The ABC Child Care Program can help qualified lower income families in South Carolina pay their child and day care costs. Assistance is provided by the government in the form of grants and vouchers. Payments will be made directly to providers so that parents can either work or attend some form of job training or educational programs.
The Department of Social Services in South Carolina is the leading agency that administers the ABC Voucher program and its various components system. A number of activities, referrals and projects are also offered and all can help improve the government funded child care programs and make care both more available and affordable to families that need assistance.
Since the 1990s the state has paid for low-income children to attend some form of day or child care so their parents could work. Or social services will subsidize costs so parents can attend college, school or required job training in order to obtain relevant employment. The ABC Child Care program and the standards its set are purely voluntary. All payments and vouchers are paid directly to child care providers and the family will not be compensated. In addition to the government payment, qualified providers may be able to receive additional compensation in the form of a $5 bonus for each ABC funded enrollee.

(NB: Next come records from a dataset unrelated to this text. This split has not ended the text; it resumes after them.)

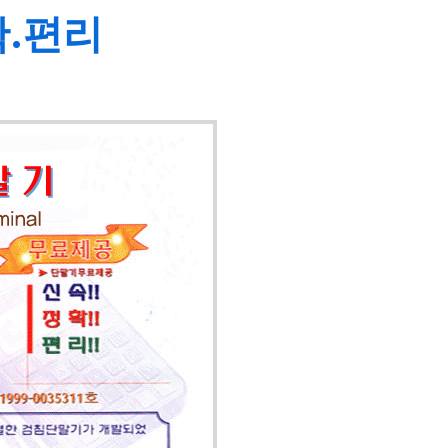
확.편리
검침
특허받은 
1,000세
에 입겨시키
료 입력이 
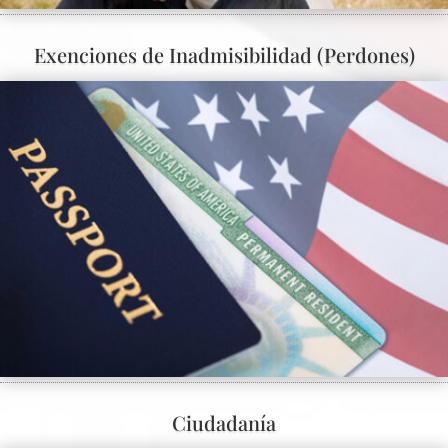
Exenciones de Inadmisibilidad (Perdones)
Ciudadanía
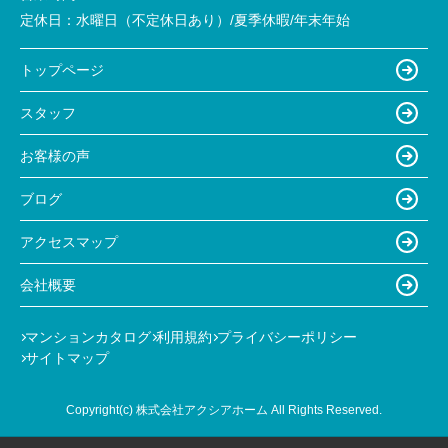
定休日：
水曜日（不定休日あり）/夏季休暇/年末年始
トップページ
スタッフ
お客様の声
ブログ
アクセスマップ
会社概要
マンションカタログ
利用規約
プライバシーポリシー
サイトマップ
Copyright(c) 株式会社アクシアホーム All Rights Reserved.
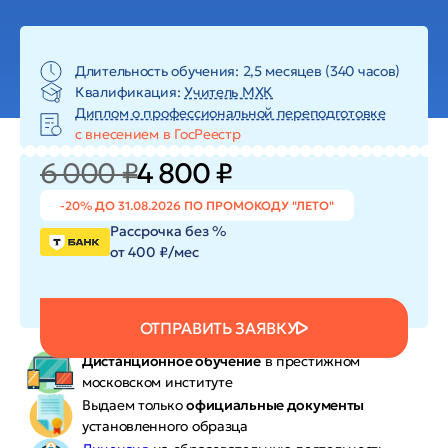
Длительность обучения: 2,5 месяцев (340 часов)
Квалификация:
Учитель МХК
Диплом о профессиональной переподготовке
с внесением в ГосРеестр
6 000 ₽
4 800 ₽
-20% ДО 31.08.2026 ПО ПРОМОКОДУ "ЛЕТО"
Рассрочка без %
от 400 ₽/мес
ОТПРАВИТЬ ЗАЯВКУ
Дистанционное обучение
в престижном
московском институте
Выдаем только
официальные документы
установленного образца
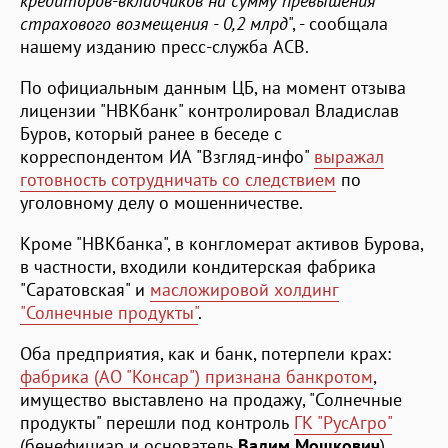
кредиторов-вкладчиков на сумму превышения
страхового возмещения - 0,2 млрд
", - сообщала
нашему изданию пресс-служба АСВ.
По официальным данным ЦБ, на момент отзыва
лицензии "НВКбанк" контролировал Владислав
Буров, который ранее в беседе с
корреспондентом ИА "Взгляд-инфо"
выражал
готовность сотрудничать со следствием
по
уголовному делу о мошенничестве.
Кроме "НВКбанка", в конгломерат активов Бурова,
в частности, входили кондитерская фабрика
"Саратовская" и
масложировой холдинг
"Солнечные продукты"
.
Оба предприятия, как и банк, потерпели крах:
фабрика (АО "Консар") признана банкротом
,
имущество выставлено на продажу, "Солнечные
продукты" перешли под контроль
ГК "РусАгро"
(бенефициар и основатель
Вадим Мошкович
).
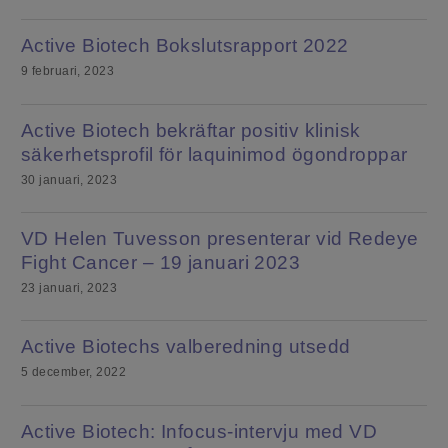
Active Biotech Bokslutsrapport 2022
9 februari, 2023
Active Biotech bekräftar positiv klinisk
säkerhetsprofil för laquinimod ögondroppar
30 januari, 2023
VD Helen Tuvesson presenterar vid Redeye
Fight Cancer – 19 januari 2023
23 januari, 2023
Active Biotechs valberedning utsedd
5 december, 2022
Active Biotech: Infocus-intervju med VD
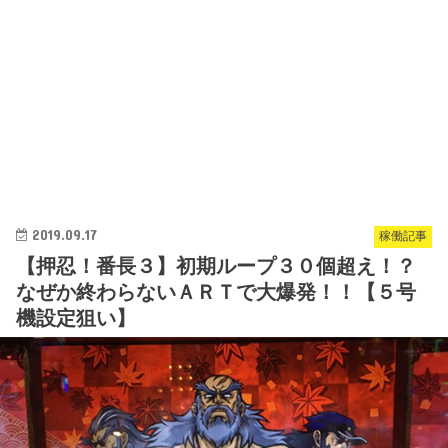
2019.09.17
稼働記事
【押忍！番長３】初期ループ３０個超え！？
なぜか終わらないＡＲＴで大爆発！！【５号
機設定狙い】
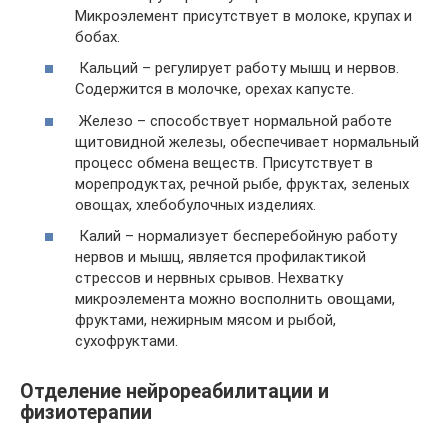
Микроэлемент присутствует в молоке, крупах и
бобах.
Кальций – регулирует работу мышц и нервов.
Содержится в молочке, орехах капусте.
Железо – способствует нормальной работе
щитовидной железы, обеспечивает нормальный
процесс обмена веществ. Присутствует в
морепродуктах, речной рыбе, фруктах, зеленых
овощах, хлебобулочных изделиях.
Калий – нормализует бесперебойную работу
нервов и мышц, является профилактикой
стрессов и нервных срывов. Нехватку
микроэлемента можно восполнить овощами,
фруктами, нежирным мясом и рыбой,
сухофруктами.
Отделение нейрореабилитации и
физиотерапии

The state provides an extensive amount of Parental Choice. This allows participants to choose the kind of day care they want for their child and they can select the provider as well. So to that end, the South Carolina ABC Voucher Program pays for care at Licensed Centers, Group Child Care Homes, churches, family or friends, or after school programs. All of those need to be approved and also licensed in advance of receiving a voucher.
The Special Needs Program is a service provided by the Department of Social Services Child Care Services Division. This will place a high priority on serving low income qualified families with children who are disabled and/or have special needs. Candidates can include those that have differing abilities and developmental delays such as Mental Retardation, Autism, Down Syndrome, or brain and spinal cord injuries. They also need to be under the age of 19.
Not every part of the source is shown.